▶ Task objective
The required output is the line that contains "(vector) طويل فيه" and every line after it, each written out exactly, up to the end of the entries.

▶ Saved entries
>>>>>
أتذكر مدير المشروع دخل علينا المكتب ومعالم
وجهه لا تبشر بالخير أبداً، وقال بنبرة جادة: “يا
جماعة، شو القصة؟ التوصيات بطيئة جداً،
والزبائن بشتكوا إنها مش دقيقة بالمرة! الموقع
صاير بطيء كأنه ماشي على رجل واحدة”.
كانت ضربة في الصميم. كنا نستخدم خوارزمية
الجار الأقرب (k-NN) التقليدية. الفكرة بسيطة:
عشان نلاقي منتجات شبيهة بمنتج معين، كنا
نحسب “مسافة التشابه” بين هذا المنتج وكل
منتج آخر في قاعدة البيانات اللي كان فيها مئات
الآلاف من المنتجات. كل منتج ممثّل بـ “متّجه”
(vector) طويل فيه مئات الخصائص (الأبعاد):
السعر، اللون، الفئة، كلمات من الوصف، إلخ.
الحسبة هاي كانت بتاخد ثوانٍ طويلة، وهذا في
<<<<<
▶ Written answer
(vector) طويل فيه مئات الخصائص (الأبعاد):
السعر، اللون، الفئة، كلمات من الوصف، إلخ.
الحسبة هاي كانت بتاخد ثوانٍ طويلة، وهذا في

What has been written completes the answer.